Friday, August 24, 2001
By David Cho, The Washington Post
Disney’s latest movie “Bubble Boy,” promoted as a gag-a-minute comedy about a bumbling teen-ager who lives in a plastic bubble to avoid illness, ends with a disclaimer saying that the story is pure fiction.
But a group of angry parents and doctors wants Walt Disney Co. to halt the film’s release today, saying it cuts too close to the real and tragic story of David Philip Vetter, a Texas youth who spent his entire 12 years inside a plastic enclosure because a life-threatening genetic disease made him susceptible to even the most common germs.
The 15,000-member Immune Deficiency Foundation, based in Towson, Md., is leading the charge against the movie, calling for a nationwide boycott.
Even before his death in 1984, David Vetter had become the symbol for children suffering from severe combined immunodeficiency disease, or SCID. His lifelong isolation, which included wearing an astronaut-like bubble suit, was a one-time experiment. It forever linked the nickname “Bubble Boy” with him and the term “Bubble Boy Disease” with SCID.
Disney’s movie, parents of SCID victims say, will exacerbate the teasing and misunderstanding that their children experience.
About 50 SCID babies are born each year in this country; now, approximately half survive into adulthood, thanks to treatments such as gene therapy. Some live nearly cured of the disease, while others have to be extremely careful, wearing protective gear such as gloves and masks, or staying home during outbreaks of flu and other illnesses.
“All of our children are known as bubble boys,” said Barbara Ballard, of Clifton, Va., whose son, Ray, 7, has SCID. “What are they going to have to face at school after this comes out?”
If Disney won’t pull back, members of the Immune Deficiency Foundation plan to protest at theaters showing the PG-13 film, handing out educational materials, founder Marcia Boyle said.
A Disney executive in Burbank, Calif., speaking on condition of anonymity, said the company had no plans to drop the movie, which is being distributed by its Touchstone Pictures division. “I think many fears will be assuaged once people see the film,” she said. “The bubble is just a setup for [the comedy]. There is no relationship with real life at all.”
According to the film’s Web site and ads, the main character is a California teen-ager who has spent his life in a plastic bubble. The boy falls for a local girl, and when he hears she is getting married in New York, he makes his way across the country, wearing a special bubble suit, to stop the wedding.
Previews for the movie show the boy getting run over by a bus and bounced around like a beach ball at a rock concert.
The images sicken Carol Ann Demaret, David Vetter’s mother.

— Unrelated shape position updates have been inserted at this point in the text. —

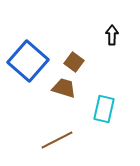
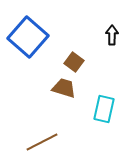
blue square: moved 24 px up
brown line: moved 15 px left, 2 px down
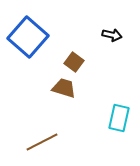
black arrow: rotated 102 degrees clockwise
cyan rectangle: moved 15 px right, 9 px down
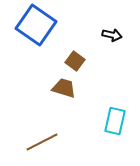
blue square: moved 8 px right, 12 px up; rotated 6 degrees counterclockwise
brown square: moved 1 px right, 1 px up
cyan rectangle: moved 4 px left, 3 px down
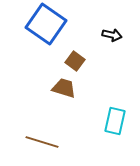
blue square: moved 10 px right, 1 px up
brown line: rotated 44 degrees clockwise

“Disney says the resemblance to my son is purely coincidental,” she said in a phone interview from her home in Houston. “But that can’t be true if there was only one ‘Bubble Boy’ in history. Did they even think about how this might affect those who have to deal with this life-threatening disease?”
This is not the first time Disney has found itself in hot water with viewers. Controversy erupted a few years ago when some moviegoers saw the word “SEX” in a cloud of dust in the animated film “The Lion King.”
In 1999, the company recalled 3.4 million video copies of “The Rescuers” because an animator had added a fleeting image of a topless woman in the background of one scene. It also disassociated itself from the film “Dogma” after pressure from U.S. Catholic groups that saw it as irreverent. But industry analysts said “Bubble Boy” was too far along in the pipeline to be stopped now.
NBC’s “Seinfeld” aired a now-famous episode about a spoiled bubble boy who irritated everyone with his bratty behavior.
After it aired, the Immune Deficiency Foundation asked NBC never to show it again but was rebuffed, said Demaret.
“My daughter watched it and just cried and cried,” she said, adding that she refused to watch it and had no plans to see the movie, either.
“I just don’t want this next generation to associate David’s life with this movie,” Demaret said. “It’s a mockery to his memory and the courageous life he lived.”